Arizona legislators move to create new hurdles for initiative petitions

State measure would require signatures from five counties
2013-03-04T00:00:00Z Arizona legislators move to create new hurdles for initiative petitionsHoward Fischer Capitol Media Services Arizona Daily Star
March 04, 2013 12:00 am  • 

PHOENIX - State lawmakers are pushing ahead with new hurdles for those who want to propose their own laws and constitutional amendments.

The state Senate is set to vote today on SCR 1019, which would require petition circulators to gather signatures from at least five different counties. And at least 25 percent of the names needed to qualify would have to come from outside Maricopa and Pima counties.

Currently, initiative organizers are free to set up shop and get all the names from one county.
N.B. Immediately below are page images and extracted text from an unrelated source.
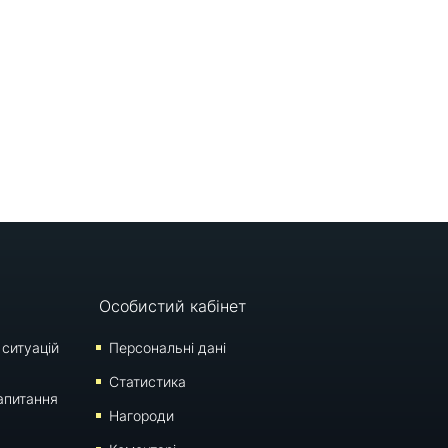
Особистий кабінет
 ситуацій
Персональні дані
Статистика
апитання
Нагороди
On a related topic, the House Judiciary Committee voted last week to alter the deadline for getting those signatures filed with the secretary of state.

The current cutoff is early July of election years. SCR 1006, which already has been approved by the full Senate, would move that up to May.

Senators also voted last week to put new rules in place for recall elections in the wake of the ouster in 2011 of Senate President Russell Pearce.

The proposal to shorten the filing time was on the ballot in 2012, losing by a narrow margin.

Sen. Michele Reagan, R-Scottsdale, said the current July deadline creates a crunch, giving courts little time to consider legal challenges. The result in 2012 was cases going to the Arizona Supreme Court just days before ballots were set to be printed.

Rep. Martin Quezada, D-Phoenix, said if circulators have less time, then lawmakers should reduce signature requirements.

It currently takes 172,809 signatures to propose a new or amended statute. Constitutional amendments now require 259,213 signatures.

Those numbers are based on turnout at the last gubernatorial election. That means the state's increasing population, coupled with efforts to register more voters, will only boost that number.

All the measures still need a final roll-call vote in the Senate before going to the House.